Good, sensible people in Willits have been fighting the bypass here for twenty years; they’ve challenged Caltrans every foot of the way – they’ve demanded proper public input, attention to environmental regulations, a haven for rare birds, and protection of wetlands, this last elemental, primary in terms of survival here in (too) thirsty California. It’s amazing, the persistence of these people. And they’ve been willing to seek compromises – perhaps a smaller project. But Caltrans has been patient too (and with 22,000 employees, the state’s huge contractors on your side, also the local politicians, building trades unions, etc., I suppose it’s easy to be patient).

Will Parish is a new-comer of sorts to this (a new-comer in California? Is that an oxymoron?). He’s been up here in Mendocino County for just four years, and we’re very lucky for it. Will grew up in Santa Cruz, his parents teachers, his home fronting a Redwood forest, his childhood sanctuary. Will went to UC Santa Cruz, majoring there in Sociology and Journalism. The administration apparently considered the Journalism School a problem (a sure sign it was doing its job), and used the 2003 round of cuts to get rid of it. Will reckons he’s the last of its graduates.

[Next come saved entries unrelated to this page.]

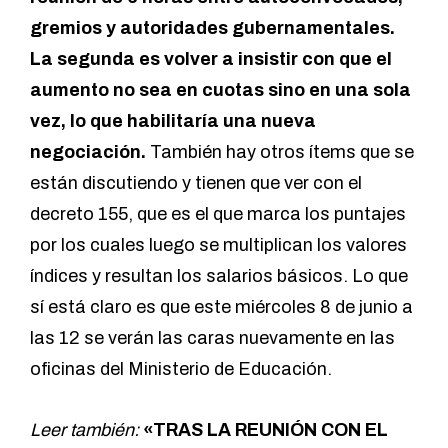
gremios y autoridades gubernamentales.
La segunda es volver a insistir con que el
aumento no sea en cuotas sino en una sola
vez, lo que habilitaría una nueva
negociación.
También hay otros ítems que se
están discutiendo y tienen que ver con el
decreto 155, que es el que marca los puntajes
por los cuales luego se multiplican los valores
índices y resultan los salarios básicos. Lo que
sí está claro es que este miércoles 8 de junio a
las 12 se verán las caras nuevamente en las
oficinas del Ministerio de Educación.
Leer también:
«TRAS LA REUNIÓN CON EL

Will, as a journalist, sought out issues of power and war; he dug into the roots of the Bay Area’s war connections, in particular those in the UC system – no shortage of material there. Nuclear weapons, nuclear power appalled him. And he combined writing with activism; he is a journalist in the best tradition of our muckrakers, a writer “with his boots on the ground”. This is a good expression, I think; I’m taking it from my mentor, the late Edward Thompson, in his own time a relentless opponent of the war machine, of nuclear weapons in particular, writer and activist.

Close Counterpunch readers will remember Will’s many contributions including:  How Imperial San Franciscans Loot the Planet (February 26-28 2010 with Darwin Bond-Graham) and Who Runs the University of California?  (March 01, 2010 with Bond-Graham).  And here in wine country his focus has been the burgeoning wine industry: see pieces including In the Shadow of the Gallos; Sonoma County, Banana Republic of Wine Grapes (January 21-23, 2011).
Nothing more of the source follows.